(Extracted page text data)
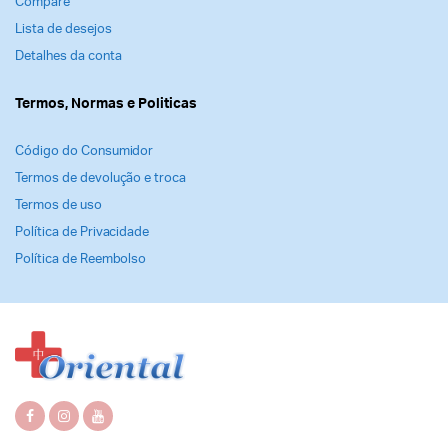
Compare
Lista de desejos
Detalhes da conta
Termos, Normas e Politicas
Código do Consumidor
Termos de devolução e troca
Termos de uso
Política de Privacidade
Política de Reembolso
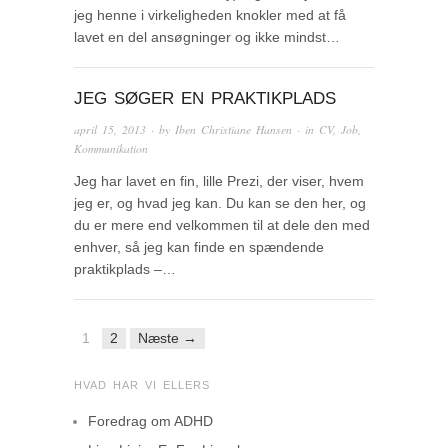
jeg henne i virkeligheden knokler med at få
lavet en del ansøgninger og ikke mindst…
JEG SØGER EN PRAKTIKPLADS
april 15, 2013
· by
Iben Christiane Hansen
· in
CV
,
Job
,
Kommunikation
Jeg har lavet en fin, lille Prezi, der viser, hvem
jeg er, og hvad jeg kan. Du kan se den her, og
du er mere end velkommen til at dele den med
enhver, så jeg kan finde en spændende
praktikplads –…
1
2
Næste →
HVAD HAR VI ELLERS
Foredrag om ADHD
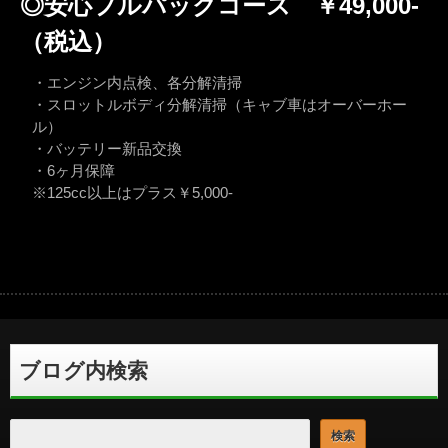
◎安心フルパックコース ￥49,000-
（税込）
・エンジン内点検、各分解清掃
・スロットルボディ分解清掃（キャブ車はオーバーホー
ル）
・バッテリー新品交換
・6ヶ月保障
※125cc以上はプラス￥5,000-
ブログ内検索
検索
検索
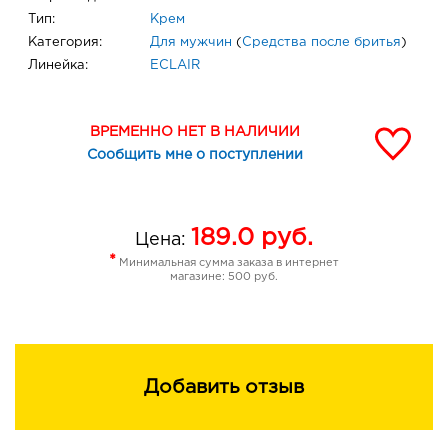
Тип:
Крем
Категория:
Для мужчин
(
Средства после бритья
)
Линейка:
ECLAIR
ВРЕМЕННО НЕТ В НАЛИЧИИ
Сообщить мне о поступлении
189.0
руб.
Цена:
*
Минимальная сумма заказа в интернет
магазине: 500 руб.
Добавить отзыв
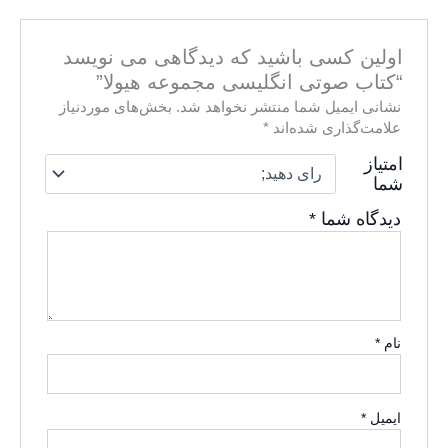
اولین کسی باشید که دیدگاهی می نویسد
“کتاب صوتی انگلیسی مجموعه هیولا”
نشانی ایمیل شما منتشر نخواهد شد.
بخش‌های موردنیاز
علامت‌گذاری شده‌اند
*
امتیاز
شما
دیدگاه شما
*
نام
*
ایمیل
*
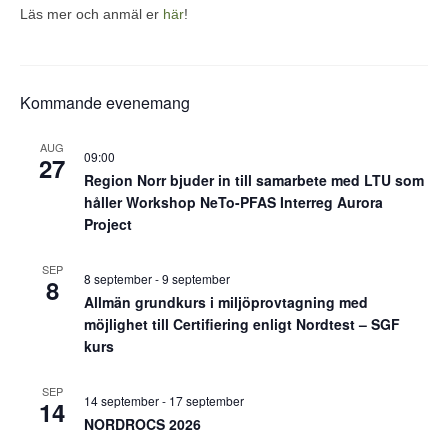
Läs mer och anmäl er
här
!
Kommande evenemang
AUG
09:00
27
Region Norr bjuder in till samarbete med LTU som
håller Workshop NeTo-PFAS Interreg Aurora
Project
SEP
8 september
-
9 september
8
Allmän grundkurs i miljöprovtagning med
möjlighet till Certifiering enligt Nordtest – SGF
kurs
SEP
14 september
-
17 september
14
NORDROCS 2026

=== ACTIVITY ===
Every line above gets copied exactly; none of the pictures do.

=== TASK RESULT ===
Compare
Lista de desejos
Detalhes da conta
Termos, Normas e Politicas
Código do Consumidor
Termos de devolução e troca
Termos de uso
Política de Privacidade
Política de Reembolso
jeg henne i virkeligheden knokler med at få
lavet en del ansøgninger og ikke mindst…
JEG SØGER EN PRAKTIKPLADS
april 15, 2013
· by
Iben Christiane Hansen
· in
CV
,
Job
,
Kommunikation
Jeg har lavet en fin, lille Prezi, der viser, hvem
jeg er, og hvad jeg kan. Du kan se den her, og
du er mere end velkommen til at dele den med
enhver, så jeg kan finde en spændende
praktikplads –…
1
2
Næste →
HVAD HAR VI ELLERS
Foredrag om ADHD
◎安心フルパックコース ￥49,000-
（税込）
・エンジン内点検、各分解清掃
・スロットルボディ分解清掃（キャブ車はオーバーホー
ル）
・バッテリー新品交換
・6ヶ月保障
※125cc以上はプラス￥5,000-
ブログ内検索
検索
検索
Тип:
Крем
Категория:
Для мужчин
(
Средства после бритья
)
Линейка:
ECLAIR
ВРЕМЕННО НЕТ В НАЛИЧИИ
Сообщить мне о поступлении
189.0
руб.
Цена:
*
Минимальная сумма заказа в интернет
магазине: 500 руб.
Добавить отзыв
اولین کسی باشید که دیدگاهی می نویسد
“کتاب صوتی انگلیسی مجموعه هیولا”
نشانی ایمیل شما منتشر نخواهد شد.
بخش‌های موردنیاز
علامت‌گذاری شده‌اند
*
امتیاز
شما
دیدگاه شما
*
نام
*
ایمیل
*
Läs mer och anmäl er
här
!
Kommande evenemang
AUG
09:00
27
Region Norr bjuder in till samarbete med LTU som
håller Workshop NeTo-PFAS Interreg Aurora
Project
SEP
8 september
-
9 september
8
Allmän grundkurs i miljöprovtagning med
möjlighet till Certifiering enligt Nordtest – SGF
kurs
SEP
14 september
-
17 september
14
NORDROCS 2026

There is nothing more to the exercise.